Eingetragen oder aktualisiert am: 02.07.2014
Sozialgericht Hildesheim – Az.: S 15 AS 1571/13 vom 24.06.2014
Normen: § 88 Abs. 2 SGG, § 193 SGG - Schlagworte: Kostenlast nach Untätigkeitsklage, Mitwirkung


BESCHLUSS

In dem Rechtsstreit
1. xxx,
2. xxx,
3. xxx,
- Kläger -

Prozessbevollmächtigter:
zu 1-3: Rechtsanwalt Sven Adam,
Lange Geismarstraße 55, 37073 Göttingen 
gegen

Landkreis xxx,
- Beklagter -

hat die 15. Kammer des Sozialgerichts Hildesheim durch ihren Vorsitzenden, den Richter am Sozialgericht xxx, am 24. Juni 2014 beschlossen:

Der Beklagte hat die notwendigen außergerichtlichen Kosten der Kläger zu erstatten. 

GRÜNDE
Die Beteiligten streiten über die Kosten eines gegen die Untätigkeit des Beklagten auf den Überprüfungsantrag der Kläger vom 28.01.2013 gerichteten Verfahrens, das sich durch einseitige Erledigungserklärung seitens der Kläger erledigt hat.

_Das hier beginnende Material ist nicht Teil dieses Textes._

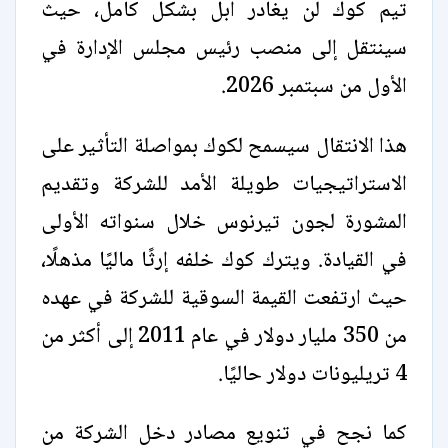
تيم كوك لن يغادر آبل بشكل كامل، حيث
سينتقل إلى منصب رئيس مجلس الإدارة في
الأول من سبتمبر 2026.
هذا الانتقال سيسمح لكوك بمواصلة التأثير على
الاستراتيجيات طويلة الأمد للشركة وتقديم
المشورة لجون تيرنوس خلال سنواته الأولى
في القيادة. ويترك كوك خلفه إرثًا ماليًا مذهلًا،
حيث ارتفعت القيمة السوقية للشركة في عهده
من 350 مليار دولار في عام 2011 إلى أكثر من
4 تريليونات دولار حاليًا.
كما نجح في تنويع مصادر دخل الشركة من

Die Entscheidung beruht auf § 193 Abs. 1 Halbsatz 2 SGG, wonach das Gericht auf Antrag durch Beschluss zu entscheiden hat, ob und in welchem Umfang die Beteiligten einander Kosten zu erstatten haben, wenn ein Gerichtsverfahren anders als durch Urteil endet, wie im vorliegenden Fall. Den dazu notwendigen Antrag haben die Kläger gestellt.

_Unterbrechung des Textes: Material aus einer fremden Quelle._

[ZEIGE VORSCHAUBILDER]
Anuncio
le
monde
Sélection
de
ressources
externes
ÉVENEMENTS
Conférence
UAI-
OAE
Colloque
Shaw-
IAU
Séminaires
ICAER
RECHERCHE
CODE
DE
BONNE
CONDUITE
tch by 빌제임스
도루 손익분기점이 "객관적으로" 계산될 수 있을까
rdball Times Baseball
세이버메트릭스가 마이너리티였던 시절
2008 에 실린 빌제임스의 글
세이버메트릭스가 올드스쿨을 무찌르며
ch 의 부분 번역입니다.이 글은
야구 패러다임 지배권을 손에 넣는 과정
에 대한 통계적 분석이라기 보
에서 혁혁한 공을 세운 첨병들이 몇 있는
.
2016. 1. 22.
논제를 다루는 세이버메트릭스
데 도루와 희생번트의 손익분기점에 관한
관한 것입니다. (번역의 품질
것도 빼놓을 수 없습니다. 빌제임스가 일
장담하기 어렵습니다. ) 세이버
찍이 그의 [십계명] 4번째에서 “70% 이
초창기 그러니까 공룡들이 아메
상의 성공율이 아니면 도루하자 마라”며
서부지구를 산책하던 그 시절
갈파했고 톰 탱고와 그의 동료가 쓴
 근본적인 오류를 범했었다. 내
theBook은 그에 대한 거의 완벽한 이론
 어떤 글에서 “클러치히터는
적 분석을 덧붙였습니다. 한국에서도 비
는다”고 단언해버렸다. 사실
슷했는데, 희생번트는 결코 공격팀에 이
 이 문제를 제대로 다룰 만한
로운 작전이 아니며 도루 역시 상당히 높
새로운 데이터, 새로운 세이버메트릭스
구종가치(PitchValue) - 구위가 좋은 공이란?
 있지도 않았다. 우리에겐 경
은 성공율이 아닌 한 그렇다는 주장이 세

Die Entscheidung über die Kostentragungsverpflichtung erfolgt nach billigem Ermessen. Geeignete Ermessenserwägungen sind mangels eines Entscheidungsmaßstabes des SGG in Anlehnung an den Rechtsgedanken der §§ 91 ff. ZPO der Ausgang des Rechtsstreites sowie Gesichtspunkte des Veranlassungsprinzips.

Die Kostenentscheidung beruht hier vor allem auf dem Erfolgsprinzip. Sie berücksichtigt den tatsächlichen Erfolg der Rechtsverfolgung. Der Beklagte hat den Überprüfungsantrag der Kläger vom 28.01.2013 ohne zureichenden Grund nicht innerhalb der nach § 88 Abs. 1 SGG hierfür vorgesehenen sechsmonatigen Frist beschieden. Bis zur Bescheidung des Überprüfungsantrags durch den Änderungsbescheid vom 13.01.2013 während des laufenden Rechtsstreits war die Klage zulässig und begründet.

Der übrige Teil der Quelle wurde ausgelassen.